The two screenshots at issue were two online press releases dated October 15, 2001 and March 1, 2003, respectively. The screenshots thus appeared, at least facially, to have been publicly accessible before the relevant critical date of February 23, 2004. Notably, the board’s decision indicates that the petitioner had relied on the same screenshots in a prior proceeding concerning a related patent, in which the board had instituted the requested IPR. This might explain why, in the new proceeding, the petitioner made little effort to cite any evidence substantiating the press release’s purported publication dates. However, the prior institution decision came a few months before the board issued its precedential ruling in Hulu, LLC v.
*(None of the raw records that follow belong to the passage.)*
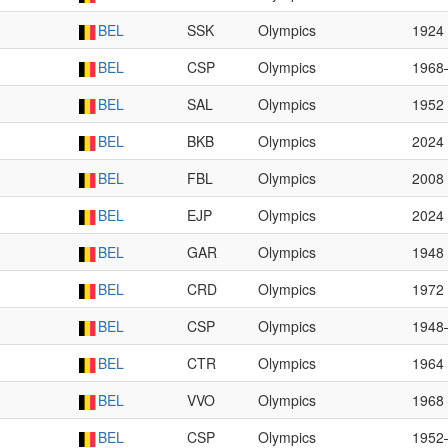
BEL
SSK
Olympics
1924
BEL
CSP
Olympics
1968
BEL
SAL
Olympics
1952
BEL
BKB
Olympics
2024
BEL
FBL
Olympics
2008
BEL
EJP
Olympics
2024
BEL
GAR
Olympics
1948
BEL
CRD
Olympics
1972
BEL
CSP
Olympics
1948
BEL
CTR
Olympics
1964
BEL
VVO
Olympics
1968
BEL
CSP
Olympics
1952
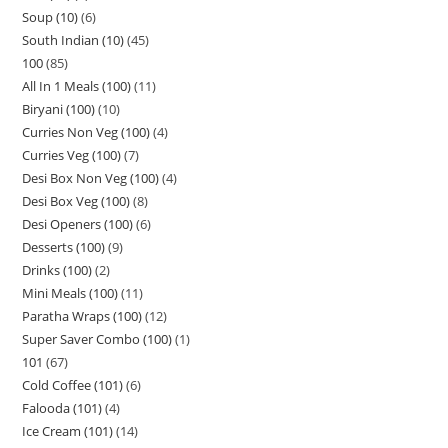
Soup (10)
6
South Indian (10)
45
100
85
All In 1 Meals (100)
11
Biryani (100)
10
Curries Non Veg (100)
4
Curries Veg (100)
7
Desi Box Non Veg (100)
4
Desi Box Veg (100)
8
Desi Openers (100)
6
Desserts (100)
9
Drinks (100)
2
Mini Meals (100)
11
Paratha Wraps (100)
12
Super Saver Combo (100)
1
101
67
Cold Coffee (101)
6
Falooda (101)
4
Ice Cream (101)
14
Sound View Innovations.
In Hulu, the board’s Precedential Opinion Panel clarified a petitioner’s initial burden for establishing the “printed publication” status of a prior art reference. “At the institution stage,” the board explained, “the petition must identify, with particularity, evidence sufficient to establish a reasonable likelihood that the reference was publicly accessible before the critical date of the challenged patent and therefore that there is a reasonable likelihood that it qualifies as a printed publication.” In other words, the petitioner has the initial burden to show “a reasonable likelihood” that the relied-upon reference in fact was publicly accessible at the necessary time.
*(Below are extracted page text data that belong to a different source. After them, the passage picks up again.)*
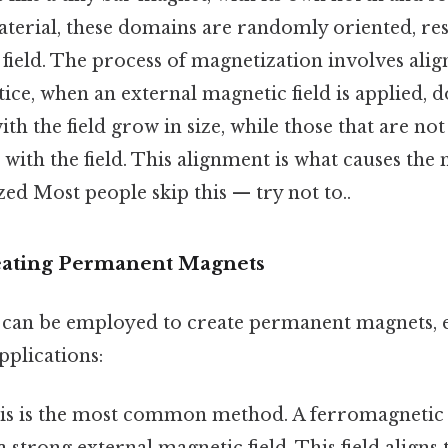
erial, these domains are randomly oriented, res
field. The process of magnetization involves alig
ice, when an external magnetic field is applied, 
ith the field grow in size, while those that are no
n with the field. This alignment is what causes the 
d Most people skip this — try not to..
eating Permanent Magnets
can be employed to create permanent magnets, e
pplications:
s is the most common method. A ferromagnetic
Applying this standard, the board in Louisiana-Pacific concluded that the petitioner had not met its initial burden with respect to the two screenshots. The board first observed that the press release dated October 15, 2001 actually bore a copyright date of 2003, while the press release dated March 1, 2003 bore an “ambiguous” copyright date of “1998-2009.” The board stressed that the petitioner made no attempt to explain these discrepancies or otherwise reconcile the publication dates with the “seemingly inconsistent” copyright dates. The board next noted that the petitioner had failed to “submit any testimony to support a finding that either of these documents is a prior art printed publication.” Finally, the board emphasized the lack of evidence “in the record indicat[ing] that these screenshots were obtained from websites contemporaneously archived at the alleged time of publication, for example, by the Wayback Machine” (which, as the board observed, both it and the Federal Circuit “have relied on to validate websites as a source of prior art”).
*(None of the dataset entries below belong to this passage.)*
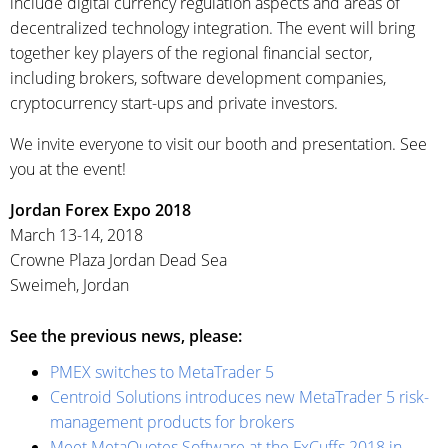
include digital currency regulation aspects and areas of
decentralized technology integration. The event will bring
together key players of the regional financial sector,
including brokers, software development companies,
cryptocurrency start-ups and private investors.
We invite everyone to visit our booth and presentation. See
you at the event!‌
Jordan Forex Expo 2018
March 13-14, 2018
Crowne Plaza Jordan Dead Sea
Sweimeh, Jordan
See the previous news, please:
PMEX switches to MetaTrader 5
Centroid Solutions introduces new MetaTrader 5 risk-
management products for brokers
Meet MetaQuotes Software at the FxCuffs 2018 in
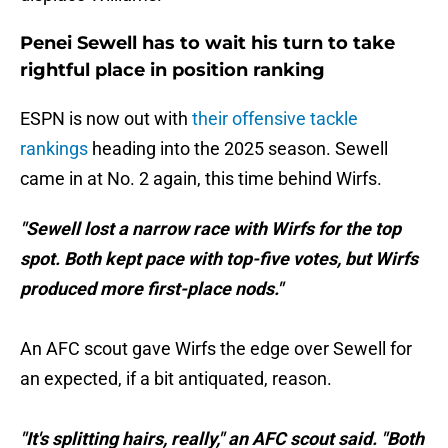
Penei Sewell has to wait his turn to take
rightful place in position ranking
ESPN is now out with
their offensive tackle
rankings
heading into the 2025 season. Sewell
came in at No. 2 again, this time behind Wirfs.
"Sewell lost a narrow race with Wirfs for the top
spot. Both kept pace with top-five votes, but Wirfs
produced more first-place nods."
An AFC scout gave Wirfs the edge over Sewell for
an expected, if a bit antiquated, reason.
"It's splitting hairs, really," an AFC scout said. "Both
The board thus ruled that the petitioner “failed to identify with particularity evidence sufficient to establish a reasonable likelihood that either [press release] was publicly accessible before the critical date.” As a consequence, the board did not consider the press releases—which underpinned one of the petitioner’s three asserted grounds of obviousness—in deciding the petition’s merits.
Implications: The Louisiana-Pacific decision highlights the need for both petitioners and patent owners to carefully consider the evidence regarding the public accessibility of website screenshots and other types of non-traditional prior art references. Neither party should assume that just because a reference was posted on the Internet, it necessarily will qualify as a “printed publication.” Instead, the petitioner should assess whether it needs to adduce additional evidence to substantiate the reference’s purported publication date. And the patent owner should assess whether it has an argument that the evidence cited in the petition is insufficient to satisfy the Hulu standard (even if the reference may have been publicly accessible at some point in time).